O urbanista mostra o celular. No stories do Instagram a arquiteta Georgia Gadea avisa aos seguidores que teve há pouco um encontro que mudou sua perspectiva. “Milagres de rio”, brinca Bueno. Ao Estadão, ela contou que procurou a prefeitura de São Paulo e sugeriu de aproveitar aquela água e construir uma fonte no meio da praça. “Acabaria com problema do desperdício da água. E também seria um jeito de informar a todos que ali nasce um rio. O Bueno plantou uma semente de como tem riqueza embaixo dos pés e pela história a gente enterrou, ignorou.

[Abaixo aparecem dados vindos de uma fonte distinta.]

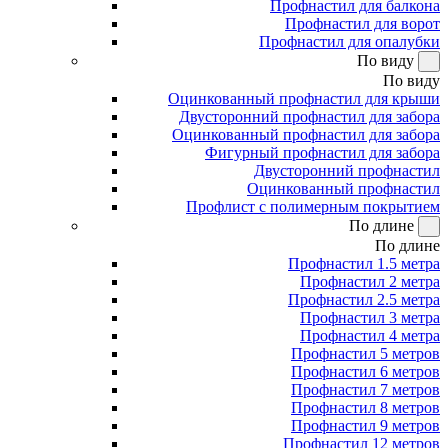
Профнастил для балкона
Профнастил для ворот
Профнастил для опалубки
По виду
По виду
Оцинкованный профнастил для крыши
Двусторонний профнастил для забора
Оцинкованный профнастил для забора
Фигурный профнастил для забора
Двусторонний профнастил
Оцинкованный профнастил
Профлист с полимерным покрытием
По длине
По длине
Профнастил 1.5 метра
Профнастил 2 метра
Профнастил 2.5 метра
Профнастил 3 метра
Профнастил 4 метра
Профнастил 5 метров
Профнастил 6 метров
Профнастил 7 метров
Профнастил 8 метров
Профнастил 9 метров
Профнастил 12 метров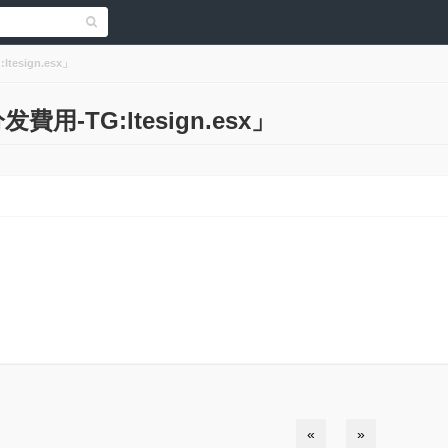
esign.esx」
費用-TG:ltesign.esx」
«
»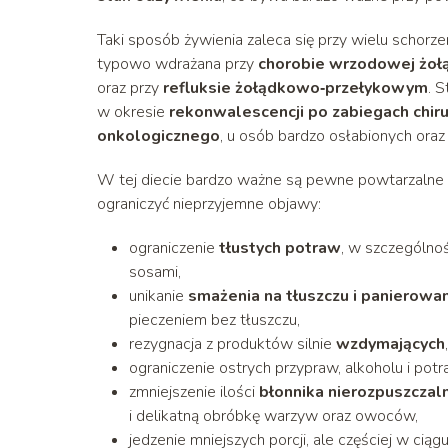
Taki sposób żywienia zaleca się przy wielu schorzen
typowo wdrażana przy
chorobie wrzodowej żołą
oraz przy
refluksie żołądkowo‑przełykowym
. S
w okresie
rekonwalescencji po zabiegach chiru
onkologicznego
, u osób bardzo osłabionych oraz
W tej diecie bardzo ważne są pewne powtarzalne 
ograniczyć nieprzyjemne objawy:
ograniczenie
tłustych potraw
, w szczególno
sosami,
unikanie
smażenia na tłuszczu i panierowa
pieczeniem bez tłuszczu,
rezygnacja z produktów silnie
wzdymających
ograniczenie ostrych przypraw, alkoholu i po
zmniejszenie ilości
błonnika nierozpuszcza
i delikatną obróbkę warzyw oraz owoców,
jedzenie mniejszych porcji, ale częściej w ci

Seria um pouco isso. De plantar novas sementes.”
O Sapateiro some novamente uns metros adiante e vai aparecer somente no Parque do Ibirapuera. Lá passa por uma estação de tratamento chamada de flotação. A água passa por um processo de limpeza com oxigênio e produtos químicos, que fazem os poluentes emergirem como espuma. Grades também contém objetos que foram jogados no rio. Uns metros depois disso já é possível ver peixes e aves no córrego, que segue e vai desaguar no grande lago do parque.
O trajeto ainda não terminou. Ele segue sob a Juscelino Kubitschek, passa à margem do Parque do Povo e deságua no Rio Pinheiros. Entre plásticos, pneus e uma poluição que as águas arrastam, o projeto de despoluição do Sapateiro tem permitido que garças se posicionem na foz do rio para pescar peixes que chegam vivos até ali. Campos alerta que não há milagre, por enquanto, que o peixe que cai ali morrerá logo por falta de oxigênio. As águas do Sapateiro seguem pelo rio Pinheiros, descem pelos Estados ao Sul do Brasil, continuam pela fronteira entre Uruguai e Argentina até desaguar no Oceano Atlântico.